Why are healthy young adults getting colon cancer? Researchers may finally have a lead

One of the biggest mysteries cancer researchers are trying to solve is why colorectal cancer rates are soaring among young adults. 

Now the leading cause of cancer-related deaths among men and women under the age of 50, colorectal cancer has become an alarming outlier among a general decrease in cancer mortality in recent decades. But a paper published last month in Nature Medicine that examined the risk of early-onset cancer has provided a new clue, triggering a lively discourse in the science community—and beyond.

A team of researchers at Washington University School of Medicine in St. Louis set out to examine whether faster biological aging could be a factor that’s associated with an increased risk of several early-onset cancers, including colorectal cancer. The researchers found that younger generations of people in the U.S. and the United Kingdom appear to be aging faster biologically, as a result of a broad range of physical, social, and sociopolitical factors. 

“Our findings suggest that accelerated biological aging is associated with a higher risk of developing multiple cancers earlier in life, specifically early-onset lung cancer, colorectal cancer and uterine cancer,” molecular epidemiologist Yin Cao, who led the work, said in a summary of the paper’s significance. 

Cao is also one of two scientists leading PROSPECT, a team within the broader $25 million global Cancer Grand Challenges that was founded in 2024 and tasked with investigating the rise of colorectal cancers in younger adults. 

Led by Cao, the researchers examined nine different blood biomarkers among people born after 1965 versus those born between 1950 and 1954, finding a higher likelihood of accelerated aging among the younger cohort. That could be key to understanding early-onset cancer as the median age of diagnosis is 67 years old, according to figures from the National Cancer Institute.

SLOW DOWN AGING, SLOW DOWN CANCER?

Though the paper’s findings must be validated, the team may have discovered a minimally invasive method for early cancer detection, along with risk-based targeted screening and even prevention measures.

“There will be more work on validation—leveraging existing and under-utilised clinical data—as well as mechanistic understanding, and how we potentially even slow down biological aging in younger populations,” Cao said. 

Even so, the buzz about the findings is notable. In the two weeks since the paper was published, 56,000 people have already accessed it and it’s the top-ranked among 132 articles of a comparable age published in the publication.

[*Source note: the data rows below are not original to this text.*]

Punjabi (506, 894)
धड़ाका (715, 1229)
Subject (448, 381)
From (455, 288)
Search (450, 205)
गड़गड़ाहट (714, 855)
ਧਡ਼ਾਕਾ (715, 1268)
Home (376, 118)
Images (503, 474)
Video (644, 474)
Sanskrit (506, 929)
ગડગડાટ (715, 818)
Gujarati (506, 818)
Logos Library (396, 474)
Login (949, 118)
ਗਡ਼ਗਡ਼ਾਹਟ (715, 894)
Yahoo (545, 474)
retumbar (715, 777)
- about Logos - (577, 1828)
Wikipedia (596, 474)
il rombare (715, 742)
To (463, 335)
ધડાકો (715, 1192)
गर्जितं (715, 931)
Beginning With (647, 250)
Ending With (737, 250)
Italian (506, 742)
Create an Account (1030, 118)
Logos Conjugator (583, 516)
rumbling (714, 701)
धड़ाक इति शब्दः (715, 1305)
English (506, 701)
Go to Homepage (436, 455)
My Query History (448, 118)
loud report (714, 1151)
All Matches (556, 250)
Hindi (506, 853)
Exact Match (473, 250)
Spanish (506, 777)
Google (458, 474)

UNDERSTANDING CANCER CAUSAL RISK FACTORS

PROSPECT has brought together researchers across nine institutions in France, India, Italy, the U.K., and the U.S. The goal is to “unravel the intricate network of causal factors” that underlie the increase in early-onset cancer and reverse the trend, Andrew Chan, a physician-scientist at Massachusetts General Hospital who is leading the project with Cao, said in a video posted on the project’s website. 

“We are in desperate need to really identify the causal risk factors for early onset colorectal cancer and try to identify the strategies to reverse that trend,” Cao said in the same video. 

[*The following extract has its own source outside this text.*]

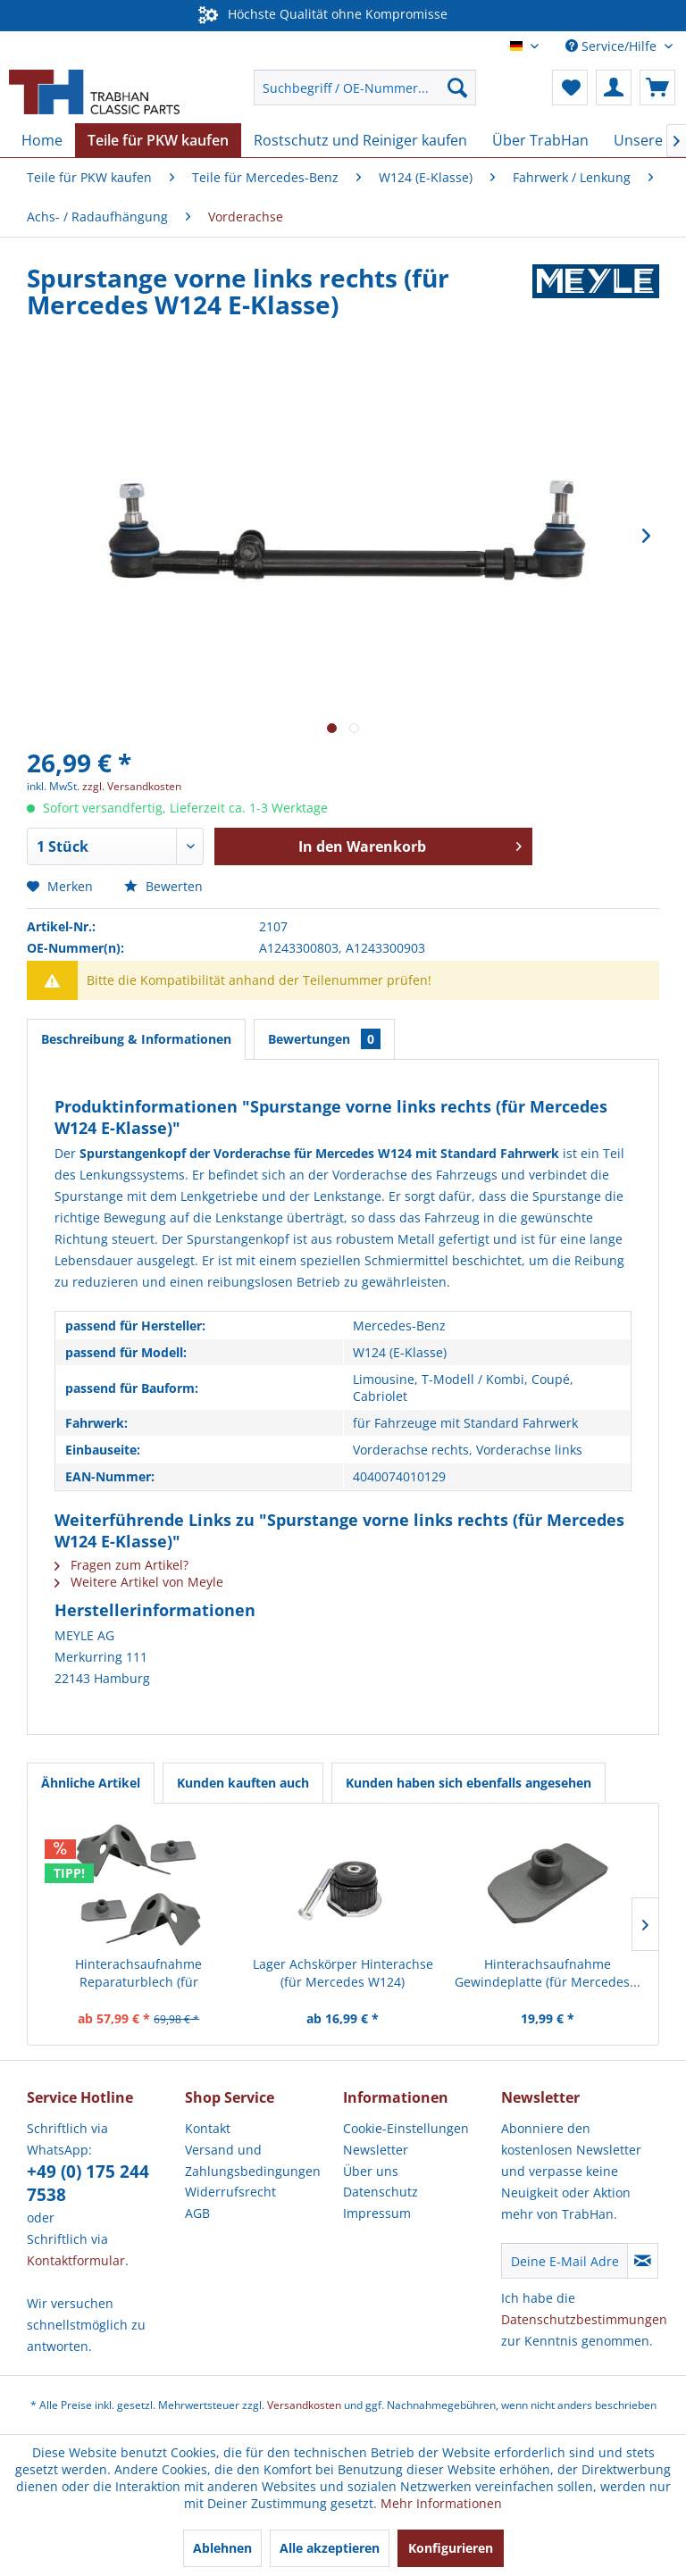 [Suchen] (457, 87)
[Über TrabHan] (540, 140)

Various teams within Cancer Grand Challenges are advancing research into things like the causes of cancer, disparities in cancer among different demographics, and why some types of cancer are lethal or not. 

“Cancer Grand Challenges is enabling us to ask fundamentally new questions about the origins of early-onset cancers and accelerate the discovery of risk factors by connecting population-level evidence with biological mechanisms,” Cao said in the summary about the recent research paper.